Quote Originally Posted by Ronnie Rowland View Post
Do 3-6 sets per body part.

Day 1: chest,shoulder,lats HEAVY DAY
Day 2 : arms/legs/abs HEAVY DAY
Day 3 : off
Day 4: same as day 1 LIGHT DAY
Day 5: same as day 2 LIGHT DAY
Weekends off.

NOTE: TYPE OUT YOUR WHOLE PROGRAM IN THIS THREAD CONTAINING EXERCISES, SETS, REPS AND I WILL CRITIQUE IF FOR YOU!
Hi Ronnie.
Here is the information you asked for:

The following are work sets only.
Day 1:
Chest:
3 sets of incline bench press with smith m/c,
3 sets of flat bench press with smith m/c,
3 sets of flat or incline flies or pec deck,
9 sets total, 6 to 10 reps per set. Ocasionally I may use dumbells instead. and sometimes do 3 sets of declines.

Biceps:
3 sets of barbel or cable m/c curls,
3 sets of seated dumbell curls,
3 sets of preachers using bar or dumbell,
9 sets total, 8 to 10 reps per set.

Abs:
3 sets of sit ups using a decline bench, 20 reps per set.

Day 2:
Back:
3 sets of wide grip lat pull downs,
3 sets of seated m/c rows,
3 sets of bent over rows,
9 sets total 8 to 10 reps per set.

Triceps:
3 sets of skull crushers,
3 sets of behind the neck dumbell presses,
3 sets of tricep cable presses,
9 sets total 8 to 10 reps per set. Triceps is one of my favourite muscles to train so there are many different excersises I use on a typical day, like close grip dips, close grip b/press, bench dips. With triceps, there seems to be so many excersises one can use.

Day 3:
Legs:
3 sets of leg press or squat,
3 sets of leg extensions,
3 sets of leg biceps (hams),
9 sets total, 8 to 10 reps per set.

Calves:
2 sets calve m/c toes pointing in,
2 sets calve m/c toes pointing out,
2 sets calve m/c normal,
6 sets total, 10 reps per set.

Day 4:
Shoulders:
3 sets of seated m/c shoulder presses,
3 sets of side dumbell raises,
3 sets of front dumbell raises,
3 to 5 sets of shrugs using olympic bar (heavy) sometimes use dumbells for this.
12 to 14 sets, 8 reps per set.

Forearms:
6 sets of forearm twists using weighted rope ties to a stick (wrist roller) or 3 sets of forearm curls and 3 sets of reverse forearm curls.

Abs:
3 sets of sit ups using a decline bench, 20 reps per set.

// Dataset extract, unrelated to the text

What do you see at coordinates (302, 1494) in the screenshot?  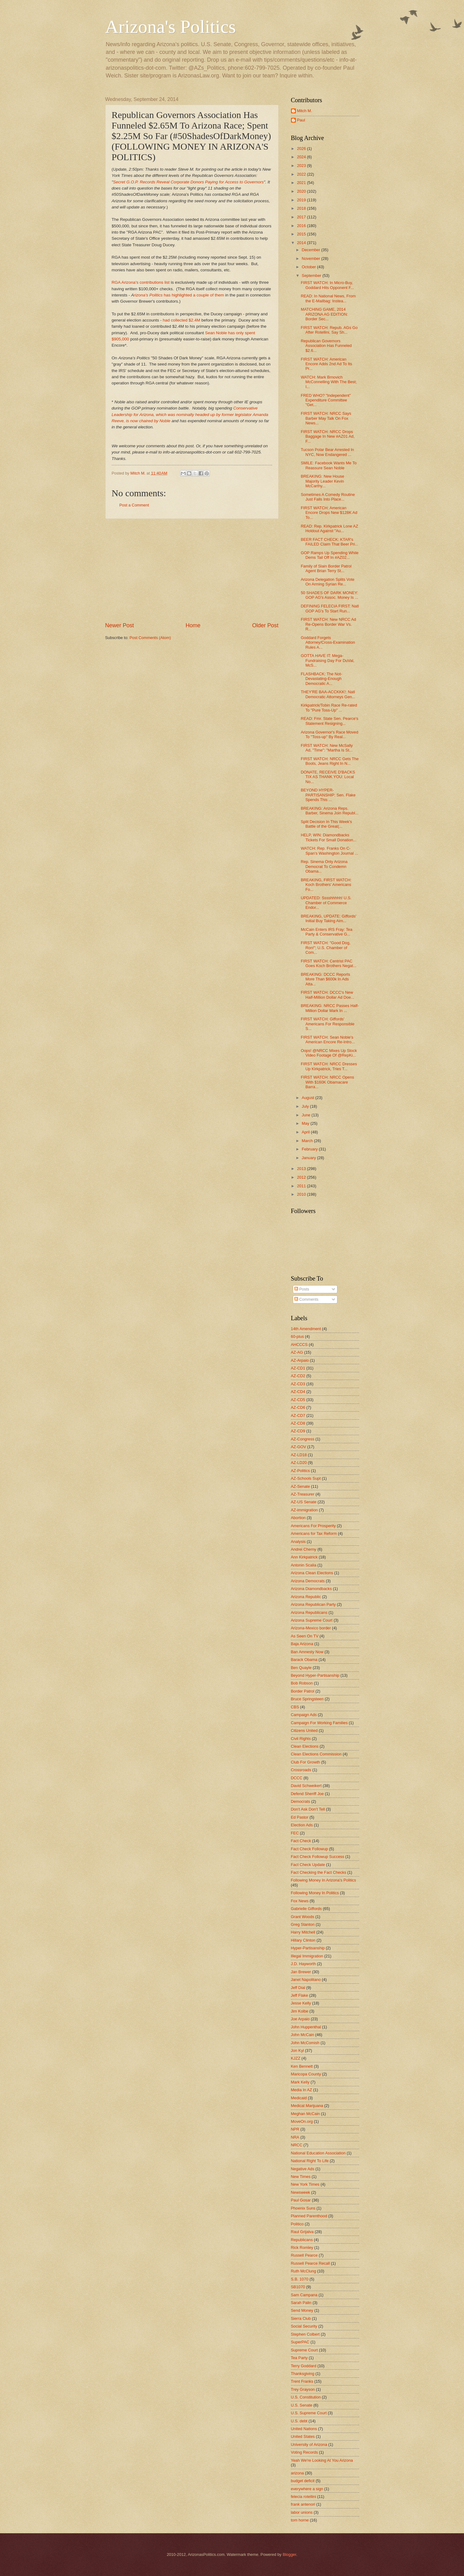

This is a typical week for me, although sometimes I change the excersises but the volume stays the same.
I also have an issue developing my inner chest. When I do exercises like peck deck, cable crossovers or flies and really squeeze at the top of the rep, I get a really good pump but never seem to grow from it. It's as if there's no muscle there to grow. Can you recommend any thing for this?
One last thing, would you recommend wide grip dips and decline presses for lower chest development, or just flat presses?
Many thanks again Ronnie, your help and guidance is always appreciated.